Guide/Advanced/Partitioning

Partitioning

Splitting large tables into smaller pieces for better query performance and data management.

Partitioning divides a large table into smaller physical pieces called partitions. To any query or application, the table looks like a single unified table. Internally, the database stores each partition separately, routes writes to the correct partition, and can skip entire partitions when answering queries whose filters exclude them.

Partitioning is a tool for specific, large-scale problems. Before reaching for it, understand what it actually solves and what it does not.

Why partitioning helps

On a table with 500 million rows, even a well-indexed query is working against a large B-tree. The index itself has millions of entries. Partitioning adds a coarser layer of organization above the index: before the database even looks at an index, it can eliminate 90% of the physical storage if the query filter matches the partition key.

Beyond query performance, partitioning helps with data retention. Dropping old data normally requires a large, slow, lock-holding DELETE. When each month's data lives in its own partition, you drop an entire month instantly:

DROP TABLE orders_2022_01;  -- immediate, no rows to scan

This is often the primary reason to partition time-series tables.

Range partitioning

The most common pattern: split by a range of values in a column, almost always a date or timestamp:

CREATE TABLE orders (
  id          BIGINT,
  customer_id BIGINT,
  created_at  TIMESTAMPTZ NOT NULL,
  total       NUMERIC
) PARTITION BY RANGE (created_at);

CREATE TABLE orders_2024 PARTITION OF orders
  FOR VALUES FROM ('2024-01-01') TO ('2025-01-01');

CREATE TABLE orders_2025 PARTITION OF orders
  FOR VALUES FROM ('2025-01-01') TO ('2026-01-01');

The TO value is exclusive. A row with created_at = '2025-01-01 00:00:00' goes to orders_2025.

Partition pruning

When a query includes a filter on the partition key, the database eliminates irrelevant partitions at planning time:

SELECT * FROM orders WHERE created_at >= '2025-01-01';
-- Only scans orders_2025; orders_2024 is skipped entirely

This is called partition pruning. It only works when the partition key appears in the filter.

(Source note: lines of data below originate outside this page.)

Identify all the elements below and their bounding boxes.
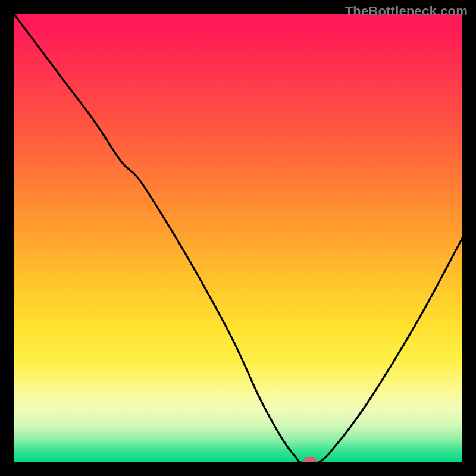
optimal-marker [303,457,317,462]
attribution-label: TheBottleneck.com [345,4,468,19]
bottleneck-curve [14,14,462,462]
chart-frame: TheBottleneck.com [0,0,476,476]
plot-area [14,14,462,462]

A query like SELECT COUNT(*) FROM orders with no date filter scans every partition.

List partitioning

Split by a fixed set of discrete values:

CREATE TABLE orders (...) PARTITION BY LIST (region);
CREATE TABLE orders_us PARTITION OF orders FOR VALUES IN ('US', 'CA', 'MX');
CREATE TABLE orders_eu PARTITION OF orders FOR VALUES IN ('DE', 'FR', 'UK', 'NL');

List partitioning makes sense when queries frequently filter on a low-cardinality column and the groups have roughly equal sizes.

Hash partitioning

Split rows evenly across N partitions using a hash of the partition key:

CREATE TABLE orders (...) PARTITION BY HASH (customer_id);
CREATE TABLE orders_0 PARTITION OF orders FOR VALUES WITH (MODULUS 4, REMAINDER 0);
CREATE TABLE orders_1 PARTITION OF orders FOR VALUES WITH (MODULUS 4, REMAINDER 1);
CREATE TABLE orders_2 PARTITION OF orders FOR VALUES WITH (MODULUS 4, REMAINDER 2);
CREATE TABLE orders_3 PARTITION OF orders FOR VALUES WITH (MODULUS 4, REMAINDER 3);

Hash partitioning achieves even distribution without a natural range or list. The downside is that no query can prune by the partition key (since any customer could be in any shard). The benefit is that writes are distributed evenly, which can reduce contention on hot partitions.

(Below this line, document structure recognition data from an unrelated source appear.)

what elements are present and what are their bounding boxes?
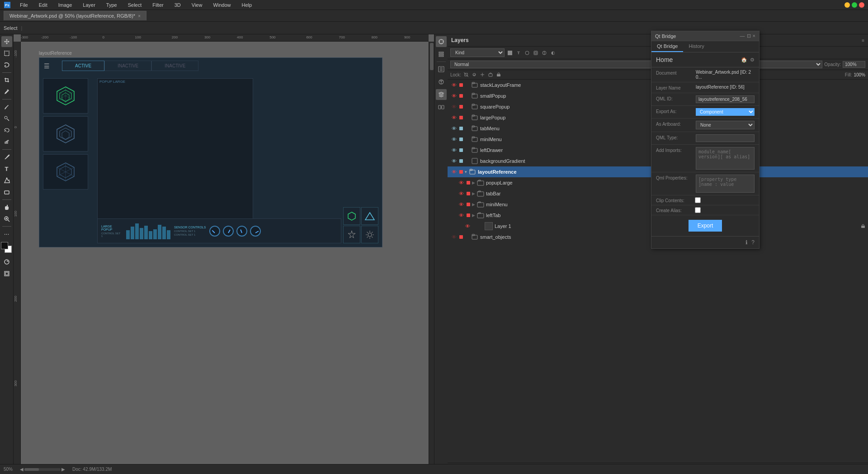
- menu-image[interactable]: Image: [57, 1, 74, 9]
- minimize-button[interactable]: [844, 2, 850, 8]
- selection-tool[interactable]: [1, 48, 12, 59]
- lock-transparent-icon[interactable]: [463, 71, 469, 78]
- qt-qmltype-input[interactable]: [696, 134, 755, 142]
- layer-expand-layoutReference[interactable]: ▾: [465, 170, 467, 174]
- dial-1[interactable]: [209, 226, 220, 237]
- menu-file[interactable]: File: [18, 1, 30, 9]
- menu-view[interactable]: View: [190, 1, 204, 9]
- layer-visibility-squarePopup[interactable]: 👁: [450, 103, 458, 110]
- maximize-button[interactable]: [852, 2, 857, 8]
- qt-exportas-select[interactable]: Component: [696, 108, 755, 116]
- qt-export-button[interactable]: Export: [689, 220, 722, 232]
- layer-visibility-largePopup[interactable]: 👁: [450, 114, 458, 121]
- dial-4[interactable]: [250, 226, 261, 237]
- mini-icon-hex[interactable]: [343, 207, 360, 225]
- hamburger-icon[interactable]: ☰: [44, 62, 50, 70]
- lock-position-icon[interactable]: [479, 71, 486, 78]
- layer-visibility-leftTab[interactable]: 👁: [458, 212, 465, 219]
- mini-icon-triangle[interactable]: [361, 207, 378, 225]
- screen-mode-button[interactable]: [1, 268, 12, 279]
- artboard[interactable]: ☰ ACTIVE INACTIVE INACTIVE: [39, 57, 382, 247]
- layer-visibility-miniMenu[interactable]: 👁: [450, 136, 458, 143]
- lock-artboard-icon[interactable]: [487, 71, 494, 78]
- filter-adjustment-icon[interactable]: [541, 49, 548, 57]
- navigator-panel-icon[interactable]: [436, 36, 447, 47]
- artboard-tab-active[interactable]: ACTIVE: [62, 61, 104, 71]
- zoom-out-button[interactable]: ◀: [20, 467, 24, 472]
- qt-tab-bridge[interactable]: Qt Bridge: [651, 41, 683, 52]
- crop-tool[interactable]: [1, 75, 12, 85]
- layer-visibility-backgroundGradient[interactable]: 👁: [450, 157, 458, 165]
- menu-select[interactable]: Select: [126, 1, 144, 9]
- layer-visibility-layoutReference[interactable]: 👁: [450, 168, 458, 175]
- qt-imports-textarea[interactable]: [696, 147, 755, 170]
- lock-pixels-icon[interactable]: [471, 71, 477, 78]
- qt-help-icon[interactable]: ?: [751, 239, 755, 246]
- color-swatches[interactable]: [1, 242, 13, 254]
- move-tool[interactable]: [1, 36, 12, 47]
- layer-visibility-layer1[interactable]: 👁: [464, 223, 471, 230]
- thumbnail-2[interactable]: [43, 116, 88, 152]
- layer-visibility-smart-objects[interactable]: 👁: [450, 233, 458, 241]
- artboard-tab-inactive-2[interactable]: INACTIVE: [151, 61, 198, 71]
- qt-createalias-checkbox[interactable]: [695, 207, 701, 213]
- qt-artboard-select[interactable]: None: [696, 121, 755, 129]
- brush-tool[interactable]: [1, 101, 12, 112]
- layer-expand-leftTab[interactable]: ▶: [472, 213, 475, 218]
- layer-visibility-tabBar[interactable]: 👁: [458, 190, 465, 197]
- qt-tab-history[interactable]: History: [683, 41, 709, 52]
- qt-home-icon[interactable]: 🏠: [741, 57, 747, 63]
- qt-qmlid-input[interactable]: [696, 95, 755, 103]
- menu-3d[interactable]: 3D: [173, 1, 183, 9]
- thumbnail-3[interactable]: [43, 154, 88, 190]
- layer-expand-miniMenu-child[interactable]: ▶: [472, 202, 475, 207]
- qt-settings-icon[interactable]: ⚙: [750, 57, 755, 63]
- blend-mode-select[interactable]: Normal: [450, 61, 822, 68]
- qt-qmlprops-textarea[interactable]: [696, 175, 755, 193]
- dial-3[interactable]: [236, 226, 247, 237]
- history-panel-icon[interactable]: [436, 49, 447, 60]
- layer-visibility-miniMenu-child[interactable]: 👁: [458, 201, 465, 208]
- menu-edit[interactable]: Edit: [37, 1, 49, 9]
- layers-kind-select[interactable]: Kind: [450, 48, 505, 57]
- qt-bridge-close[interactable]: ×: [753, 33, 755, 39]
- layer-visibility-leftDrawer[interactable]: 👁: [450, 147, 458, 154]
- document-tab[interactable]: Webinar_Artwork.psd @ 50% (layoutReferen…: [4, 11, 146, 20]
- shape-tool[interactable]: [1, 187, 12, 198]
- layer-expand-popupLarge[interactable]: ▶: [472, 180, 475, 185]
- zoom-in-button[interactable]: ▶: [61, 467, 65, 472]
- layer-visibility-stackLayoutFrame[interactable]: 👁: [450, 81, 458, 89]
- v-scroll-thumb[interactable]: [430, 43, 434, 70]
- pen-tool[interactable]: [1, 152, 12, 162]
- lock-all-icon[interactable]: [495, 71, 502, 78]
- channels-panel-icon[interactable]: [436, 102, 447, 113]
- layers-panel-menu[interactable]: ≡: [862, 38, 864, 43]
- layer-visibility-smallPopup[interactable]: 👁: [450, 92, 458, 100]
- tab-close-button[interactable]: ×: [138, 14, 141, 19]
- opacity-input[interactable]: [843, 61, 865, 68]
- layers-panel-icon[interactable]: [436, 89, 447, 100]
- qt-info-icon[interactable]: ℹ: [745, 239, 748, 246]
- adjustments-panel-icon[interactable]: [436, 76, 447, 87]
- artboard-tab-inactive-1[interactable]: INACTIVE: [104, 61, 151, 71]
- layer-visibility-tabMenu[interactable]: 👁: [450, 125, 458, 132]
- path-selection-tool[interactable]: [1, 175, 12, 186]
- filter-pixel-icon[interactable]: [506, 49, 514, 57]
- qt-bridge-collapse[interactable]: —: [740, 33, 745, 39]
- quick-mask-button[interactable]: [1, 256, 12, 267]
- dial-2[interactable]: [223, 226, 234, 237]
- history-brush-tool[interactable]: [1, 125, 12, 136]
- mini-icon-star[interactable]: [343, 226, 360, 243]
- mini-icon-gear[interactable]: [361, 226, 378, 243]
- menu-layer[interactable]: Layer: [81, 1, 97, 9]
- qt-bridge-expand[interactable]: ⊡: [747, 33, 751, 39]
- menu-window[interactable]: Window: [211, 1, 232, 9]
- vertical-scrollbar[interactable]: [429, 42, 434, 467]
- filter-text-icon[interactable]: T: [515, 49, 522, 57]
- eraser-tool[interactable]: [1, 137, 12, 147]
- zoom-tool[interactable]: [1, 213, 12, 224]
- layer-visibility-popupLarge[interactable]: 👁: [458, 179, 465, 186]
- filter-shape-icon[interactable]: [524, 49, 531, 57]
- hand-tool[interactable]: [1, 202, 12, 213]
- more-tools[interactable]: ···: [1, 228, 12, 239]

Indexes on partitioned tables

An index created on the parent table is automatically created on each partition. Each partition has its own index file. This means the planner can use an index within a single partition after pruning eliminates the others.

When partitioning is not the answer

Partitioning adds real complexity: more objects to manage, more schema maintenance, potential gotchas with foreign keys and unique constraints across partitions.

It does not help when:

  • The table does not have a clear, frequently-filtered partition key
  • Queries routinely span all partitions (a full table count or aggregation scans everything regardless)
  • The table has tens of millions of rows but not hundreds of millions (good indexes are likely sufficient)

Get your indexes in order first. Reach for partitioning when the table is genuinely large, the query performance or data retention problem is real, and you have identified a natural partition key that your most important queries filter on.